_What you have to do:_
Note every line in the entries that contains the string "export", and copy it.

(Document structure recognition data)
----
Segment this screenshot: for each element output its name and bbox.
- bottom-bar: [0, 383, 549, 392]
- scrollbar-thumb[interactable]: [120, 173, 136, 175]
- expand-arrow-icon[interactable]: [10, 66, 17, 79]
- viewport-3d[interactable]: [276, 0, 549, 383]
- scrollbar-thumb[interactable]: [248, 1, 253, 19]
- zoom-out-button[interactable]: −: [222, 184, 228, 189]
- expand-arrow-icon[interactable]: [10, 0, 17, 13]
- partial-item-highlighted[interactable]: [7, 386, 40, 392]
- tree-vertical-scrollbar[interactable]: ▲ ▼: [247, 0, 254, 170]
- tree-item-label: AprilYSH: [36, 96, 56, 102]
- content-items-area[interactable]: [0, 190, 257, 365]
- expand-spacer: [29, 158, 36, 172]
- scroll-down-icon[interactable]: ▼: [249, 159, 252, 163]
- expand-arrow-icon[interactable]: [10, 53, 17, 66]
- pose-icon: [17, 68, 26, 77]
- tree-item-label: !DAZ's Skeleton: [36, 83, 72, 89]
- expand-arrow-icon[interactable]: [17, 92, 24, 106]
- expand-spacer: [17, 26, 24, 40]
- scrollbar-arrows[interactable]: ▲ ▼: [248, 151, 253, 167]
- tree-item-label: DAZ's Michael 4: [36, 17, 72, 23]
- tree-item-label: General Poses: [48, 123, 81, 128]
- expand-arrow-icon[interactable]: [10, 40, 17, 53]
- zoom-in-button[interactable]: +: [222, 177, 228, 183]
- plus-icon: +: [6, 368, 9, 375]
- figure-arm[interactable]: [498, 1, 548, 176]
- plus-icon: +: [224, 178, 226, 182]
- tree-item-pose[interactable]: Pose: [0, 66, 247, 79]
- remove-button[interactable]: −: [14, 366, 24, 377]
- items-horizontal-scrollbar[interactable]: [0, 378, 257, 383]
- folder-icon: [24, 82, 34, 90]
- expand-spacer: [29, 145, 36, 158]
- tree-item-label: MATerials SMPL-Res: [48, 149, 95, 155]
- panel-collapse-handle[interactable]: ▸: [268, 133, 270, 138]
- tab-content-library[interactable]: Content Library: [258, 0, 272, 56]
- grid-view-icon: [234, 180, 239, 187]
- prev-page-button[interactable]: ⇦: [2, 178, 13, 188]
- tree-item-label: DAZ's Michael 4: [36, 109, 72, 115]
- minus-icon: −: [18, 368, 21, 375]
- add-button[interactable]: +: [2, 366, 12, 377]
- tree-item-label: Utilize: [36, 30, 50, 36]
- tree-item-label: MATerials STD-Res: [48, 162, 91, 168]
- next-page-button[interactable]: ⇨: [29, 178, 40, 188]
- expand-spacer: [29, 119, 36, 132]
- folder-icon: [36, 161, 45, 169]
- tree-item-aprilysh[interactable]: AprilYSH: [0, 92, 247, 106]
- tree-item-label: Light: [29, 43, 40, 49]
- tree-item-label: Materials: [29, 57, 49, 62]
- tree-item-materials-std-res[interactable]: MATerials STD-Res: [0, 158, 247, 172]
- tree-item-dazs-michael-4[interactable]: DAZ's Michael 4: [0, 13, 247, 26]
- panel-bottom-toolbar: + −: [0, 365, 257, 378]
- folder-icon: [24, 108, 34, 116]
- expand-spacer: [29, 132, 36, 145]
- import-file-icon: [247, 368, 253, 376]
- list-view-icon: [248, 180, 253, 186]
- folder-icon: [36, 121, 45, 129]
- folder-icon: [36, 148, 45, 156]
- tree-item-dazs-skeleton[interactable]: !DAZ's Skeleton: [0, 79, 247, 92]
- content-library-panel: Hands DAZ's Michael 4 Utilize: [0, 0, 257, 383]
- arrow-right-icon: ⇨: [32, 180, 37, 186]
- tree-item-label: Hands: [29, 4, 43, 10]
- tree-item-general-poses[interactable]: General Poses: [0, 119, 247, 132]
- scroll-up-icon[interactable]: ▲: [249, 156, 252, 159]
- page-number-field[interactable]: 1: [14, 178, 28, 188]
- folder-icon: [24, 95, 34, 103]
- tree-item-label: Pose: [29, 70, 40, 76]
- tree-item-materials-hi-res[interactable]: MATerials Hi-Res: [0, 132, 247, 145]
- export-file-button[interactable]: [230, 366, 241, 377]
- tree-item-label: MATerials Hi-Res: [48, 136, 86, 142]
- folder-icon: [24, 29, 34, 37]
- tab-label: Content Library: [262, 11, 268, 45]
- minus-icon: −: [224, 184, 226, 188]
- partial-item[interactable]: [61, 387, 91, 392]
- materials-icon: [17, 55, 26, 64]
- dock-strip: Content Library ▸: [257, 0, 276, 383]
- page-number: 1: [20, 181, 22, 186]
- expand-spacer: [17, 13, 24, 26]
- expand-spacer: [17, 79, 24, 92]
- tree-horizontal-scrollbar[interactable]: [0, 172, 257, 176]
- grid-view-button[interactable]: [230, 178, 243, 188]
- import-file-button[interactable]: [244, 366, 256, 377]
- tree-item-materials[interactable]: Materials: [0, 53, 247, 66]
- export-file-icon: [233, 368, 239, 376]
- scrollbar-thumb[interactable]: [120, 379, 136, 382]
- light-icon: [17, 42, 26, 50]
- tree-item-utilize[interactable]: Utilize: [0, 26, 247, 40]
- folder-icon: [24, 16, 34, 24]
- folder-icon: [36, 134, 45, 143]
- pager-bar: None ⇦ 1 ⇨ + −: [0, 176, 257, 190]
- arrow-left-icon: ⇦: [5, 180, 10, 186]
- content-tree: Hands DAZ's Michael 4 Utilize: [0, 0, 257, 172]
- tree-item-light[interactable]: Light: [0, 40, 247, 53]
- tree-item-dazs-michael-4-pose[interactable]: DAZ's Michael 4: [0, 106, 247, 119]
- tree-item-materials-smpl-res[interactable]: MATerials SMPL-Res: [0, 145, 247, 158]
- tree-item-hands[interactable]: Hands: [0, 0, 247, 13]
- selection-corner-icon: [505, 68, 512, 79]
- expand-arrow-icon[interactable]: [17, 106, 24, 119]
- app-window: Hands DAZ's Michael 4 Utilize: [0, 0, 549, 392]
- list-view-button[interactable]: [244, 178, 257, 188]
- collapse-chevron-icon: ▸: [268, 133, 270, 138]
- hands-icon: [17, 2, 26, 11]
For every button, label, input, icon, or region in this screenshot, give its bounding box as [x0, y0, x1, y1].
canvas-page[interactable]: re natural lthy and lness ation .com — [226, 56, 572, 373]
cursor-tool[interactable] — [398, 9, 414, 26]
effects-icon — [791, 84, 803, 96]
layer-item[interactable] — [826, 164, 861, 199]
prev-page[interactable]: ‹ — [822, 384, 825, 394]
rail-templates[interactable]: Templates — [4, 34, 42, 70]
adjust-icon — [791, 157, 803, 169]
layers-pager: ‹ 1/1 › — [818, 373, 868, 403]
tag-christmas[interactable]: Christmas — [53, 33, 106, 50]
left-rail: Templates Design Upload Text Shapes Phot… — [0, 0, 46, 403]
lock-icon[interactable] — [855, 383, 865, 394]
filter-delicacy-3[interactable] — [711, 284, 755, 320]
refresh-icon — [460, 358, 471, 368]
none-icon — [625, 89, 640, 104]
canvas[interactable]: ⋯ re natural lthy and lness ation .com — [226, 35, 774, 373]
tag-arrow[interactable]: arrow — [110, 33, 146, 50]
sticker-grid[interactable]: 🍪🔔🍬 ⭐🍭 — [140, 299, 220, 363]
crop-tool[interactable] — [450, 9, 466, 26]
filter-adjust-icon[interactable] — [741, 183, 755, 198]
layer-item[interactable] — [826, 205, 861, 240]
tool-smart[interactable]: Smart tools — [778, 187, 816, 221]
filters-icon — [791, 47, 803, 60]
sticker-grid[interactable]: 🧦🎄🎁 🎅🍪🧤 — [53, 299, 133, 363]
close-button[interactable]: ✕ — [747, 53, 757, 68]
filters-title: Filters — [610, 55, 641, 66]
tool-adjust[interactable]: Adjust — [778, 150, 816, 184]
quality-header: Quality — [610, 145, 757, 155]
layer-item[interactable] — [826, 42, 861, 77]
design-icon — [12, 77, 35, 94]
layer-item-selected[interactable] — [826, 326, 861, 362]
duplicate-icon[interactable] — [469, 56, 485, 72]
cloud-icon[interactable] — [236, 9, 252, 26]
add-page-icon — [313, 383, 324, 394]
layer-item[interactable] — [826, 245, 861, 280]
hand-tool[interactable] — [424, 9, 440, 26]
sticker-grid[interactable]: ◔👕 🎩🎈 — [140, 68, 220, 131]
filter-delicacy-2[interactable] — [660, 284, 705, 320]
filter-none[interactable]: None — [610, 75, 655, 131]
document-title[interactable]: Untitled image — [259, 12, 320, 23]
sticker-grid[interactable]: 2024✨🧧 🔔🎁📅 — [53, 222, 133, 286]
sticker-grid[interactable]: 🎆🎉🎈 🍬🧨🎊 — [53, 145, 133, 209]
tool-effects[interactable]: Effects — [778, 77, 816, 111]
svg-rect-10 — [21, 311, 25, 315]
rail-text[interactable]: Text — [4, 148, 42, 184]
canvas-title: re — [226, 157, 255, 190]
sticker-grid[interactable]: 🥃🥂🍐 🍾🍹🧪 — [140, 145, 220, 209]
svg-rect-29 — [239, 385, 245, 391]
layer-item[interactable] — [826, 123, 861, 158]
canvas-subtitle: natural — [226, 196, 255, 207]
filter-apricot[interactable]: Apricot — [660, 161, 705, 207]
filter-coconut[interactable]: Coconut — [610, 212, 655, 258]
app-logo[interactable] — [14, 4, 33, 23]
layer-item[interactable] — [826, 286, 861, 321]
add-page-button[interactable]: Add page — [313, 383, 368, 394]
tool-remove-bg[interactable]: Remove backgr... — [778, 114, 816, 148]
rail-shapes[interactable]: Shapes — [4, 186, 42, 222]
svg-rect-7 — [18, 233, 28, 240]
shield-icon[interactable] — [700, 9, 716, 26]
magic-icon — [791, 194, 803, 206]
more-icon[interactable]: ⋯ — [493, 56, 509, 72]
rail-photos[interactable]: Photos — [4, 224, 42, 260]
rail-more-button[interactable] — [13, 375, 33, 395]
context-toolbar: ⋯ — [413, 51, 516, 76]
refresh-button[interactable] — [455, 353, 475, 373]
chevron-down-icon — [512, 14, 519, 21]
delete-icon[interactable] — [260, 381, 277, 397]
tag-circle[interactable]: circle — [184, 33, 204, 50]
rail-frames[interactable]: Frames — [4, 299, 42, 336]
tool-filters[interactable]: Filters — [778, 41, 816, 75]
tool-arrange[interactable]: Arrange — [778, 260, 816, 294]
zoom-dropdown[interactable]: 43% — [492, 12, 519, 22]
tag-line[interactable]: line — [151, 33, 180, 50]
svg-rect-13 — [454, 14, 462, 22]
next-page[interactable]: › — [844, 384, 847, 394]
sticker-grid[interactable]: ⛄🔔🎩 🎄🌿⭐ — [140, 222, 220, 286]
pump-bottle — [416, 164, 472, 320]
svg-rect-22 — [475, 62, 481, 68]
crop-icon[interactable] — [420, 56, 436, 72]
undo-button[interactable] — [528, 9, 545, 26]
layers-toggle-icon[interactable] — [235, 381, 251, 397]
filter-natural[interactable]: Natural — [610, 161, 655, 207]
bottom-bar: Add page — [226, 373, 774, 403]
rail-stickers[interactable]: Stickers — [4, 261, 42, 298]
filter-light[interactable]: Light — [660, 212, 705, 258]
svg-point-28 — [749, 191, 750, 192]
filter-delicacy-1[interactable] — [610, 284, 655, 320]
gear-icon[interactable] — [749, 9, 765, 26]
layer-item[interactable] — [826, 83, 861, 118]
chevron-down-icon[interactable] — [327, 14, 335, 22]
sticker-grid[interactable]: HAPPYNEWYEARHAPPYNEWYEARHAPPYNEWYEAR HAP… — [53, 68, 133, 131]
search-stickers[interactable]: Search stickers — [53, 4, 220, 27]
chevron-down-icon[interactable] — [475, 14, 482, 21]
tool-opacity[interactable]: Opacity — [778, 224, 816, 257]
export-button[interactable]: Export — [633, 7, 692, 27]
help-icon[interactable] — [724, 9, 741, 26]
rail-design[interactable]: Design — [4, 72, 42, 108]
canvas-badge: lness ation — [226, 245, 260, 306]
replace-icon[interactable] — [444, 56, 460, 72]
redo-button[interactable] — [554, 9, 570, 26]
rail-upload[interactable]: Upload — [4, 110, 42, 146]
----
_Written response:_
- export-file-button[interactable]: [230, 366, 241, 377]
- export-file-icon: [233, 368, 239, 376]
export-button[interactable]: Export — [633, 7, 692, 27]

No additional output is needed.